The Emergency Artlab (e-artlab [1]) emerged within the infrastructure of a research project investigating computer support for creativity, involving a survey of artists using digital technology internationally and a series of artist-in-residence studies conducted with UK-based artists (COSTART [2]). In 1999 Dave Everitt and Mike Quantrill formed the e-artlab as an outlet for their experimental work under COSTART, and involved other artists and collaborators as needed or as opportunities were taken up. The idea was to take collaborative practice-based research in art and computing into the public arena with minimal lead time and with direct participation from audiences. This article covers the background behind the creation of the first public project - '64 Samples' - created and performed over the space of around 3 days with two sound artists (Pip Greasley [3] and Matt Rogalsky [4]), and performed as the Arts Council of England commissioned work at 'Wired and Dangerous' Digital Arts Conference, Leicester UK in 2000.

Background, environment and 'necessary uncertainty'

We began to work together under the COSTART project, which was designed to foster collaboration in an art-science-technology environment. Initially this was a skill share in which Mike would write code and Dave add sound parts, both of us building on an existing practice: Mike as a programmer and artist interested in the process of drawing, while Dave was looking for a technical collaborator to extend his work on a heartbeat-driven mathematical artwork. Our first collaboration involved an infra-red sensor grid that mapped human movement over time, but investigations rapidly expanded into other areas and became intimately bound up with the available technologies, as mentioned in the COSTART interim report:

They worked in collaboration to explore the sensor space. Everitt’s input was to be development of sound. However it quickly became apparent that use of the space involved a much wider collaboration than first envisaged and they ended up working closely together on all aspects of the work during their residency together.

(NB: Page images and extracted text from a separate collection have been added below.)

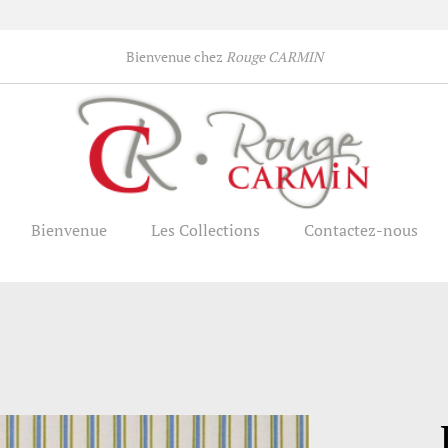
Bienvenue chez
Rouge CARMIN
Bienvenue
Les Collections
Contactez-nous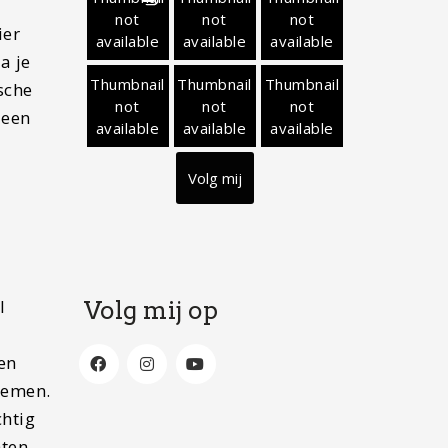
not
not
not
ier
available
available
available
a je
Thumbnail
Thumbnail
Thumbnail
sche
not
not
not
 een
available
available
available
Volg mij
l
Volg mij op
en
 nemen.
chtig
hten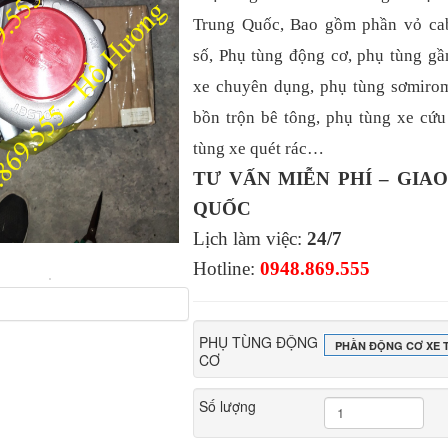
Trung Quốc, Bao gồm phần vỏ cab
số, Phụ tùng động cơ, phụ tùng 
xe chuyên dụng, phụ tùng sơmiro
bồn trộn bê tông, phụ tùng xe cứu
tùng xe quét rác…
TƯ VẤN MIỄN PHÍ – GIA
QUỐC
Lịch làm việc:
24/7
Hotline:
0948.869.555
PHỤ TÙNG ĐỘNG
PHẦN ĐỘNG CƠ XE T
CƠ
Số lượng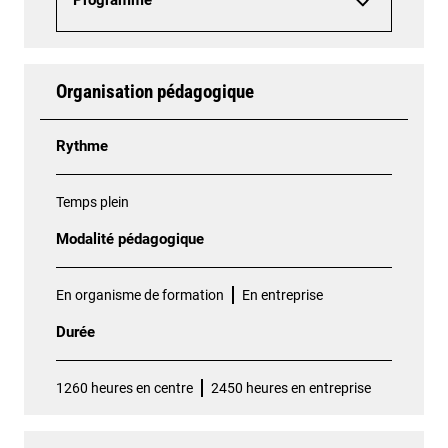
Programme
Organisation pédagogique
Rythme
Temps plein
Modalité pédagogique
En organisme de formation
En entreprise
Durée
1260 heures en centre
2450 heures en entreprise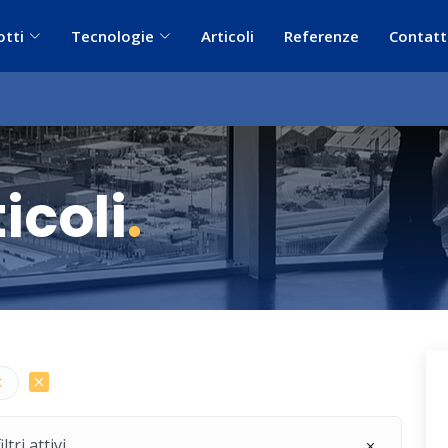
otti
Tecnologie
Articoli
Referenze
Contatt
icoli
.
ri attivi.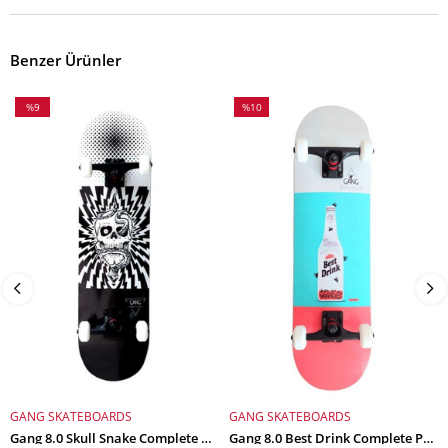
Benzer Ürünler
%9
%10
İndirim
İndirim
%9İndirim
%10İndirim
GANG SKATEBOARDS
GANG SKATEBOARDS
SEPETE EKLE
SEPETE EKLE
Gang 8.0 Skull Snake Complete Profesyonel Kaykay
Gang 8.0 Best Drink Complete Profesyonel Kaykay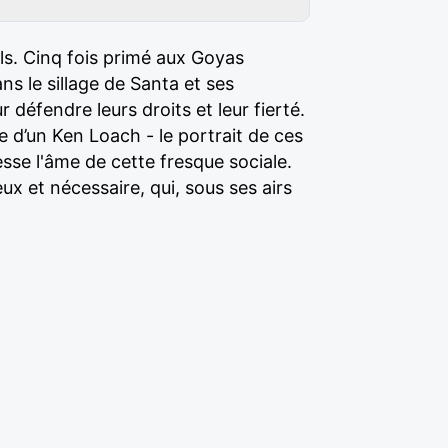
ls. Cinq fois primé aux Goyas
s le sillage de Santa et ses
 défendre leurs droits et leur fierté.
e d’un Ken Loach - le portrait de ces
esse l'âme de cette fresque sociale.
ux et nécessaire, qui, sous ses airs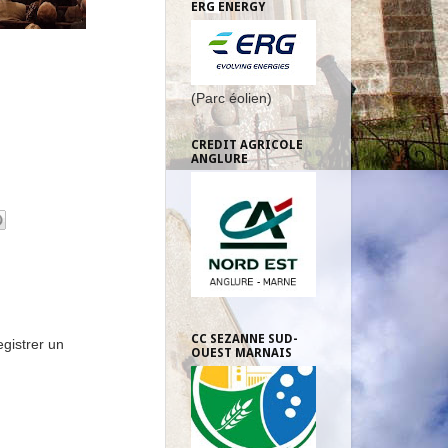
ERG ENERGY
(Parc éolien)
CREDIT AGRICOLE
ANGLURE
CC SEZANNE SUD-
gistrer un
OUEST MARNAIS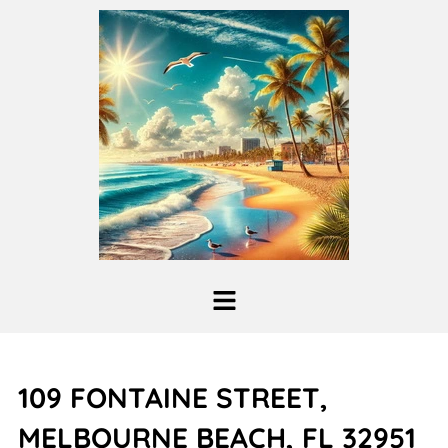
109 FONTAINE STREET,
MELBOURNE BEACH, FL 32951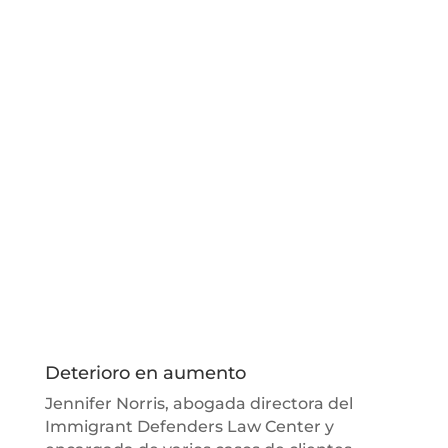
Deterioro en aumento
Jennifer Norris, abogada directora del
Immigrant Defenders Law Center y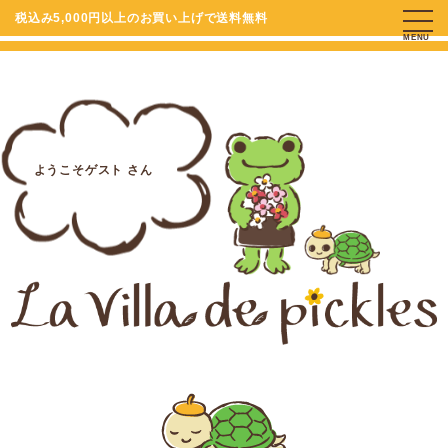
税込み5,000円以上のお買い上げで送料無料
MENU
ようこそゲスト さん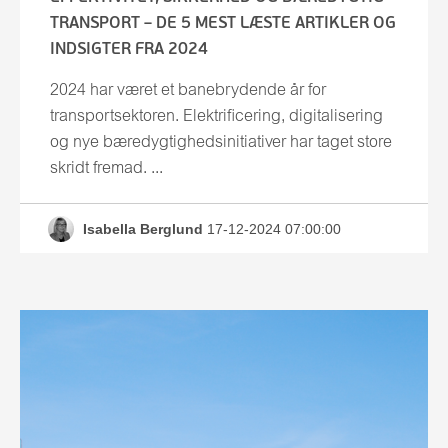
TRANSPORT – DE 5 MEST LÆSTE ARTIKLER OG
Lennart Andersson
Service og reparation
INDSIGTER FRA 2024
Magnus Jacobsson
Service och reparation
2024 har været et banebrydende år for
Magnus Jacobsson
transportsektoren. Elektrificering, digitalisering
Miso Kalliokorpi
og nye bæredygtighedsinitiativer har taget store
skridt fremad. ...
Per Mikkelsen
Tobias Johansson
Isabella Berglund
17-12-2024 07:00:00
Tommy Pettersson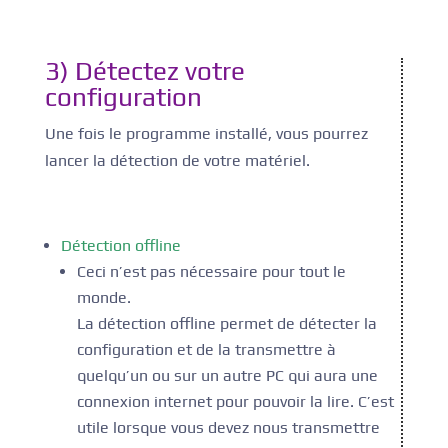
3) Détectez votre
configuration
Une fois le programme installé, vous pourrez
lancer la détection de votre matériel.
Détection offline
Ceci n’est pas nécessaire pour tout le
monde.
La détection offline permet de détecter la
configuration et de la transmettre à
quelqu’un ou sur un autre PC qui aura une
connexion internet pour pouvoir la lire. C’est
utile lorsque vous devez nous transmettre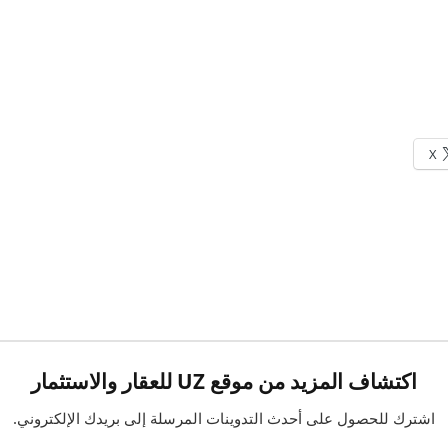
X
اكتشاف المزيد من موقع UZ للعقار والاستثمار
اشترك للحصول على أحدث التدوينات المرسلة إلى بريدك الإلكتروني.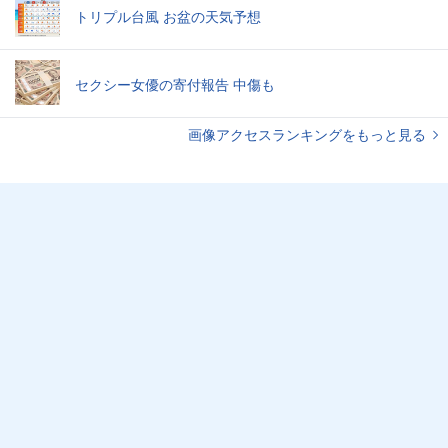
トリプル台風 お盆の天気予想
セクシー女優の寄付報告 中傷も
画像アクセスランキングをもっと見る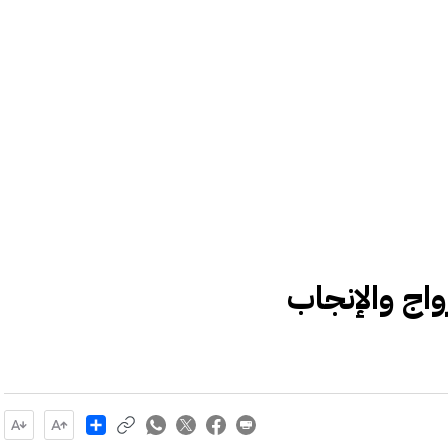
اج والإنجاب
Share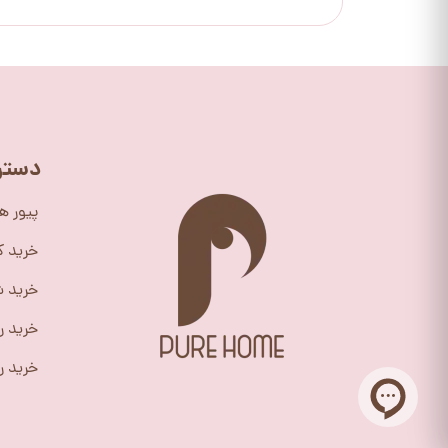
دستر
پیور ه
خرید 
خرید ش
خرید ر
خرید را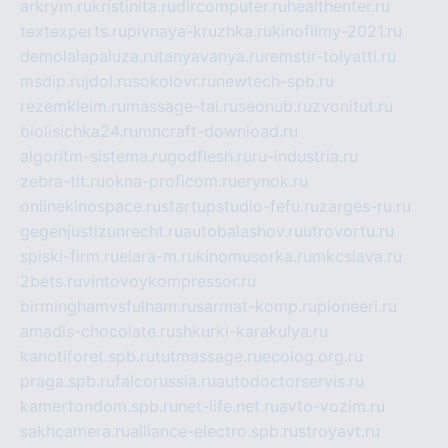
arkrym.ru
kristinita.ru
dircomputer.ru
healthenter.ru
textexperts.ru
pivnaya-kruzhka.ru
kinofilmy-2021.ru
demolalapaluza.ru
tanyavanya.ru
remstir-tolyatti.ru
msdip.ru
jdol.ru
sokolovr.ru
newtech-spb.ru
rezemkleim.ru
massage-tai.ru
seonub.ru
zvonitut.ru
biolisichka24.ru
mncraft-download.ru
algoritm-sistema.ru
godflesh.ru
ru-industria.ru
zebra-tlt.ru
okna-proficom.ru
erynok.ru
onlinekinospace.ru
startupstudio-fefu.ru
zarges-ru.ru
gegenjustizunrecht.ru
autobalashov.ru
utrovortu.ru
spiski-firm.ru
elara-m.ru
kinomusorka.ru
mkcslava.ru
2bets.ru
vintovoykompressor.ru
birminghamvsfulham.ru
sarmat-komp.ru
pioneeri.ru
amadis-chocolate.ru
shkurki-karakulya.ru
kanotiforet.spb.ru
tutmassage.ru
ecolog.org.ru
praga.spb.ru
falcorussia.ru
autodoctorservis.ru
kamertondom.spb.ru
net-life.net.ru
avto-vozim.ru
sakhcamera.ru
alliance-electro.spb.ru
stroyavt.ru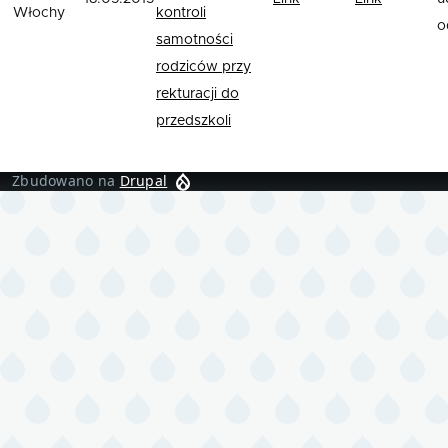
Włochy
kontroli
o
samotności
rodziców przy
rekturacji do
przedszkoli
Zbudowano na
Drupal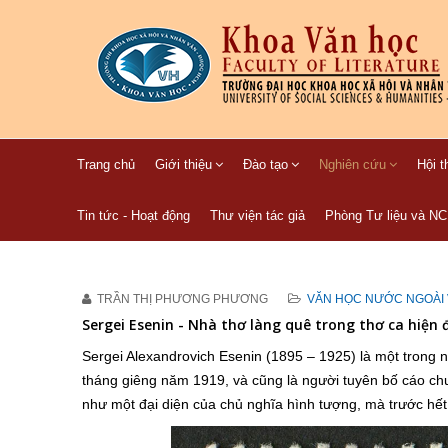
Trang chủ
Giới thiệu
Đào tạo
Nghiên cứu
Hội t
Tin tức - Hoạt động
Thư viện tác giả
Phòng Tư liệu và N
TRẦN THỊ PHƯƠNG PHƯƠNG
VĂN HỌC NƯỚC NGOÀI 
Sergei Esenin - Nhà thơ làng quê trong thơ ca hiện 
Sergei Alexandrovich Esenin (1895 – 1925) là một trong 
tháng giêng năm 1919, và cũng là người tuyên bố cáo ch
như một đại diện của chủ nghĩa hình tượng, mà trước hế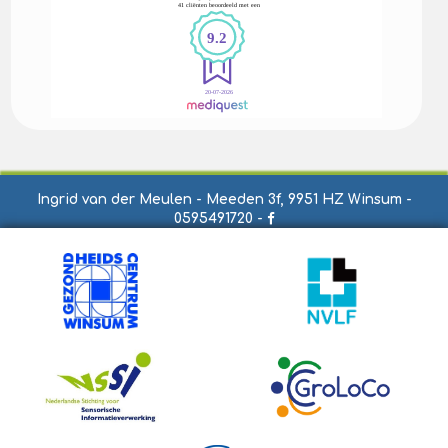
Ingrid van der Meulen - Meeden 3f, 9951 HZ Winsum -
0595491720 -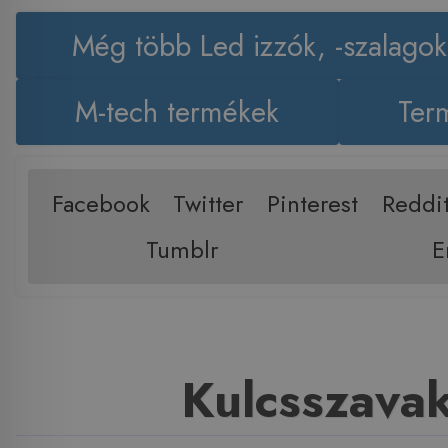
Még több Led izzók, -szalagok
M-tech termékek
Term
Facebook
Twitter
Pinterest
Reddi
Tumblr
E
Kulcsszava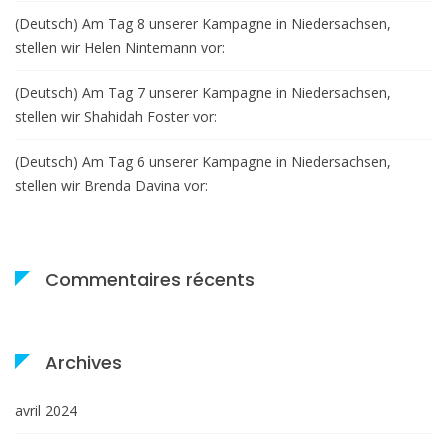
(Deutsch) Am Tag 8 unserer Kampagne in Niedersachsen,
stellen wir Helen Nintemann vor:
(Deutsch) Am Tag 7 unserer Kampagne in Niedersachsen,
stellen wir Shahidah Foster vor:
(Deutsch) Am Tag 6 unserer Kampagne in Niedersachsen,
stellen wir Brenda Davina vor:
Commentaires récents
Archives
avril 2024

it was both surprising and pleasing that the collaboration... seemed to mirror the struggle to find ways of working with this integrated environment. Much time was spent trying to define the unique properties of the space and at the same time MQ and DE were trying to define their roles and common interests. [...] answers from either one provided insights to the other. [5]

We had clear notions about what was important in our work, but no ontology with which to define it. However, two key themes came together in a complex mingling of ideas: the mapping of human activity without an explicit or visible computer interface, and the issue of harvesting personal data in the public realm.